Federal courts are of limited jurisdiction. Lowdermilk v. U.S. Bank Nat'l Ass'n, 479 F.3d 994, 997 (9th Cir. 2007). Federal courts possess only that power authorized by the Constitution or a statute: cases involving diversity of citizenship, a federal question, or a case to which the United States is a party. See Bender v. Williamsport Area Sch. Dist., 475 U.S. 534, 541 (1986). "Federal courts are presumptively without jurisdiction over civil actions and the burden of establishing the contrary rests upon the party asserting jurisdiction." Navarro v. UCSD School of Medicine, 2012 WL 4848977, at *1 (S.D. Cal. Oct. 11, 2012) (citing Kokkonen v. Guardian Life Ins. Co. of America, 511 U.S. 375, 377 (1994)).
2. Plaintiff's Allegations
Plaintiff generally alleges that Defendants illegally entered his storage unit and sold his property without his consent. See Doc. No. 1 at 4. Additionally, Defendants "prohibit[ed] [Plaintiff] from eating or drinking or taking [his] medication" while working in his storage unit. See id. Defendants then "ceased [sic] my property, and prevented me from accessing my medication which was stored at their facility, and finally they sold my I90 and other immigration papers which are property of [the] federal government." Id. The items in Plaintiff's storage unit are worth "over $10 million in value to [Plaintiff]." Id. Plaintiff also alleges Defendants violated the "Federal disability Act by not providing [him] with accommodation saw [sic] in that Act, but barring me to eat or take medication and water while I work on my storage in their facility and prohibiting me from resting in my private car while on their premise[.]" Id. at 12.
3. Analysis
a. Diversity Jurisdiction
Plaintiff indicates that the Court has jurisdiction over this action on the basis of diversity jurisdiction. See Doc. No. 1 at 3. The Court, however, finds that Plaintiff fails to meet his burden of establishing that diversity jurisdiction exists. Pursuant to Title 28 of the United States Code, section 1332(a)(1), a federal district court has jurisdiction over "all actions where the matter in controversy exceeds the sum or value of $75,000, exclusive of interest and costs," and the dispute is between citizens of different states or citizens of a state and citizens or subjects of a foreign state. 28 U.S.C. § 1332(a)(1)-(2). The Supreme Court has interpreted § 1332 to require "complete diversity of citizenship," meaning each plaintiff must be diverse from each defendant. Caterpillar Inc. v. Lewis, 519 U.S. 61, 67-68 (1996).

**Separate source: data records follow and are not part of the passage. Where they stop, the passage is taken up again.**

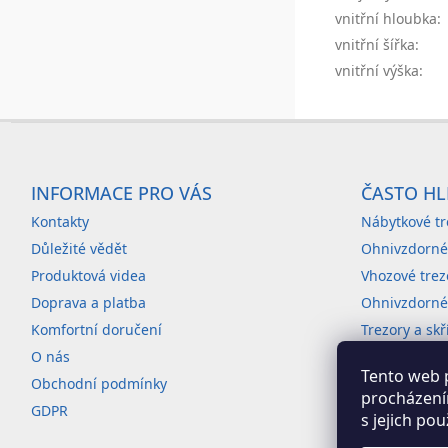
vnitřní hloubka
:
vnitřní šířka
:
vnitřní výška
:
Z
á
INFORMACE PRO VÁS
ČASTO HL
p
Kontakty
Nábytkové tr
a
Důležité vědět
Ohnivzdorné
t
Produktová videa
Vhozové trez
í
Doprava a platba
Ohnivzdorné 
Komfortní doručení
Trezory a sk
O nás
Archivační sk
Tento web 
Obchodní podmínky
Produkty s 
procházení
GDPR
s jejich po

Here, the Court is unable to determine whether the parties are diverse for purposes of diversity jurisdiction. Plaintiff asserts that he is a citizen of Iran, while Plaintiff alleges that Brian Berg and Public Storage Inc. are citizens of California. See Doc. No. 1 at 3-4. In his motion to proceed IFP, however, Plaintiff states "San Diego, California, USA" is the city and state of his legal residence. Doc. No. 3 at 5. Additionally, Plaintiff alleges that Defendants sold his "immigration documents." Doc. No. 1 at 11. Given these discrepancies, the Court is unable to determine whether Plaintiff has been lawfully admitted for permanent residence in the United States. See 28 U.S.C. § 1332(a)(2) (noting that district courts "shall not have original jurisdiction under [§ 1332(a)(2)] of an action between citizens of a State and citizens or subjects of a foreign state who are lawfully admitted for permanent residence in the United States and are domiciled in the same State[.]"). Moreover, Plaintiff fails to address the citizenship of defendant PSCC Inc. altogether.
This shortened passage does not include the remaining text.